United Energy Pakistan Pvt. Limited
** Filleule du géant chinois-hongkongais United Energy Group, United Energy Pakistan Pvt.
À propos de United Energy Pakistan Pvt. Limited
1. Modèle économique
United Energy Pakistan est l’actif opérationnel du groupe au Pakistan : production d’hydrocarbures, infrastructure de vente de l’électricité produite par son parc éolien. Le parc de 99 MW à Jhimpir (Thatta, Sindh), mis en service en 2017, a mobilisé environ 250 millions de dollars d’investissement et s’inscrit dans le corridor CPEC ; l’électricité est vendue au réseau via un contrat d’achat classique du secteur (présentation du parc).
Le cœur du cash-flow reste le pétrole et le gaz : la presse spécialisée rapporte environ 7 800 barils/j de brut, 50 t/j de GPL et 266 millions de pieds cubes/j de gaz, en plus du vent (Energy Update Pakistan, Profit).
Aux yeux du marché financier, c’est toutefois le bilan consolidé du groupe United Energy Group (HK) qui fixe la jauge : pour l’exercice 2025, le groupe déclare un chiffre d’affaires de 19,19 milliards de dollars de Hong Kong, un résultat net en baisse d’environ 28 % à 1,12 milliard HK$, et aucun dividende final, signal d’une pression cash globale à ne pas amalgamer mécaniquement à la seule ligne « Pakistan Pvt. » (communication de résultats 2025).
Au premier semestre 2025, la production groupe au Pakistan aurait été d’environ 31 571 barils équivalent pétrole/j en moyenne, en recul fort sur un an, selon des synthèses d’investisseurs (aperçu Quartr) — encore une métrique groupe, indicative de la vulnérabilité du périmètre local.

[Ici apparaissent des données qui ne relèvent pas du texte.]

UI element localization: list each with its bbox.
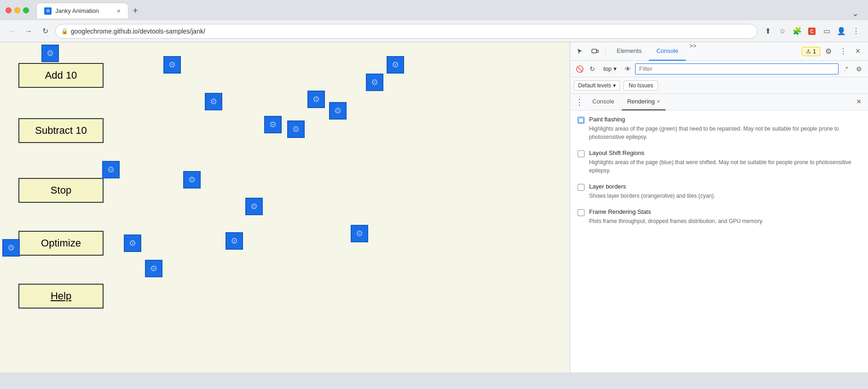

Enfin, le site sociétaire valorise un recrutement majoritairement pakistanais (99 % des effectifs nationaux selon leur communication) dans les opérations locales (rubrique RH).
2. Impact réel
Les 99 MW éoliens représentent une contribution marginale au mix énergétique national lorsqu’on les juxtapose aux volumes gaziers et pétroliers cités par la presse (Energy Update Pakistan).
Sur le plan climatique, les documents publics passés au crible pour cette fiche ne publient pas d’équivalent tonnes de CO₂ évitées ni de facteur de charge audité au-delà des caractéristiques d’actif ; faute de bilan carbone indépendant communiqué par UEP, toute extrapolation quantitative serait spéculative.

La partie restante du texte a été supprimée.